• ACTIVITY: From the line containing "Enlaces útiles" down to the last line of the entries, print each line exactly and leave the pictures out.

• INPUT:
============================================================
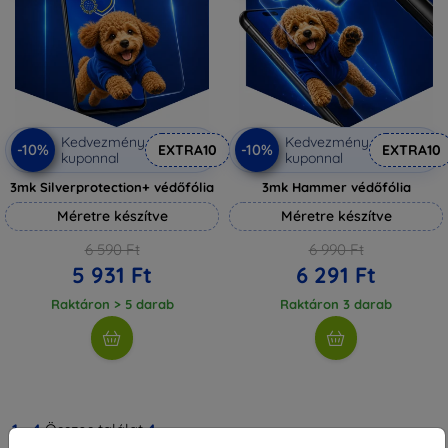
Kedvezmény
Kedvezmény
-10%
-10%
EXTRA10
EXTRA10
kuponnal
kuponnal
3mk Silverprotection+ védőfólia
3mk Hammer védőfólia
Méretre készítve
Méretre készítve
6 590 Ft
6 990 Ft
5 931 Ft
6 291 Ft
Raktáron > 5 darab
Raktáron 3 darab
1
-
4
Összes találat
4
.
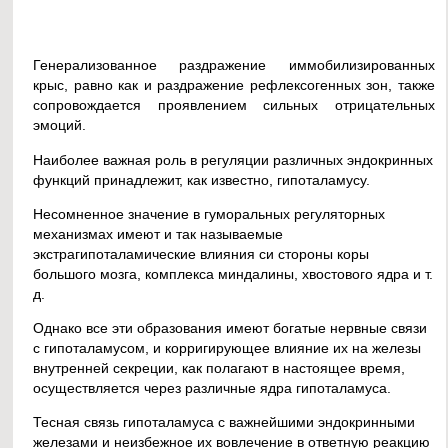
Генерализованное раздражение иммобилизированных
крыс, равно как и раздражение рефлексогенных зон, также
сопровождается проявлением сильных отрицательных
эмоций.
Наиболее важная роль в регуляции различных эндокринных
функций принадлежит, как известно, гипоталамусу.
Несомненное значение в гуморальных регуляторных
механизмах имеют и так называемые
экстрагипоталамические влияния си стороны коры
большого мозга, комплекса миндалины, хвостового ядра и т.
д.
Однако все эти образования имеют богатые нервные связи
с гипоталамусом, и корригирующее влияние их на железы
внутренней секреции, как полагают в настоящее время,
осуществляется через различные ядра гипоталамуса.
Тесная связь гипоталамуса с важнейшими эндокринными
железами и неизбежное их вовлечение в ответную реакцию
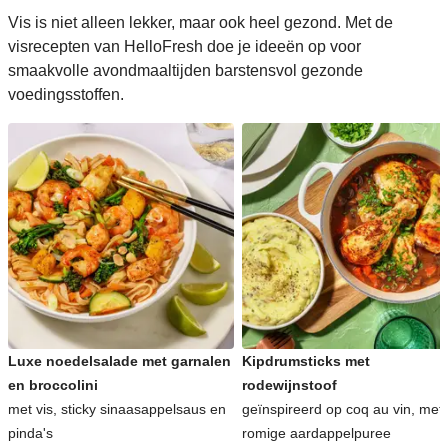
Vis is niet alleen lekker, maar ook heel gezond. Met de
visrecepten van HelloFresh doe je ideeën op voor
smaakvolle avondmaaltijden barstensvol gezonde
voedingsstoffen.
Luxe noedelsalade met garnalen
Kipdrumsticks met
en broccolini
rodewijnstoof
met vis, sticky sinaasappelsaus en
geïnspireerd op coq au vin, met
pinda's
romige aardappelpuree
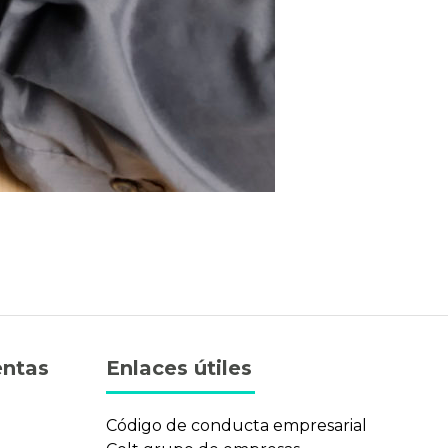
entas
Enlaces útiles
n
Código de conducta empresarial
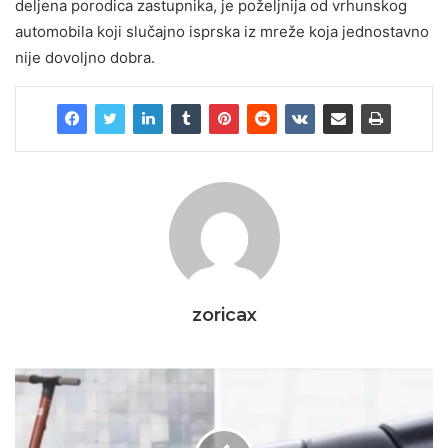
deljena porodica zastupnika, je poželjnija od vrhunskog
automobila koji slučajno isprska iz mreže koja jednostavno
nije dovoljno dobra.
zoricax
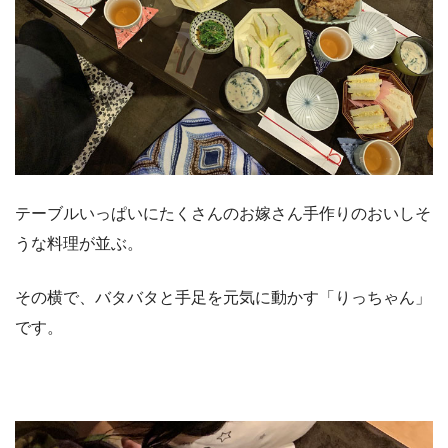
テーブルいっぱいにたくさんのお嫁さん手作りのおいしそ
うな料理が並ぶ。
その横で、バタバタと手足を元気に動かす「りっちゃん」
です。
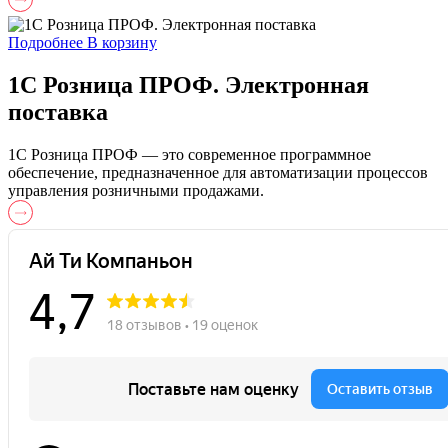
Подробнее
В корзину
1С Розница ПРОФ. Электронная
поставка
1С Розница ПРОФ — это современное программное
обеспечение, предназначенное для автоматизации процессов
управления розничными продажами.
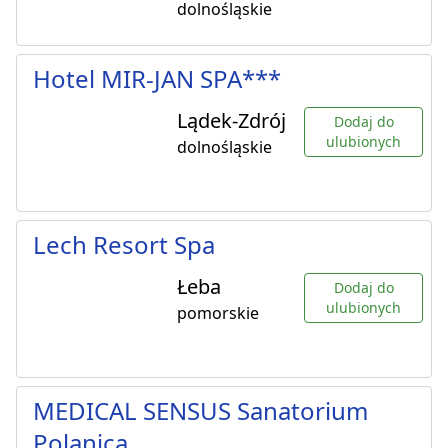
dolnośląskie
Hotel MIR-JAN SPA***
Lądek-Zdrój
Dodaj do
ulubionych
dolnośląskie
Lech Resort Spa
Łeba
Dodaj do
ulubionych
pomorskie
MEDICAL SENSUS Sanatorium
Polanica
============================================================
• THE ANSWER:
Enlaces útiles
n
Código de conducta empresarial
deljena porodica zastupnika, je poželjnija od vrhunskog
automobila koji slučajno isprska iz mreže koja jednostavno
nije dovoljno dobra.
zoricax
テーブルいっぱいにたくさんのお嫁さん手作りのおいしそ
うな料理が並ぶ。
その横で、バタバタと手足を元気に動かす「りっちゃん」
です。
Подробнее
В корзину
1С Розница ПРОФ. Электронная
поставка
1С Розница ПРОФ — это современное программное
обеспечение, предназначенное для автоматизации процессов
управления розничными продажами.
dolnośląskie
Hotel MIR-JAN SPA***
Lądek-Zdrój
Dodaj do
ulubionych
dolnośląskie
Lech Resort Spa
Łeba
Dodaj do
ulubionych
pomorskie
MEDICAL SENSUS Sanatorium
Polanica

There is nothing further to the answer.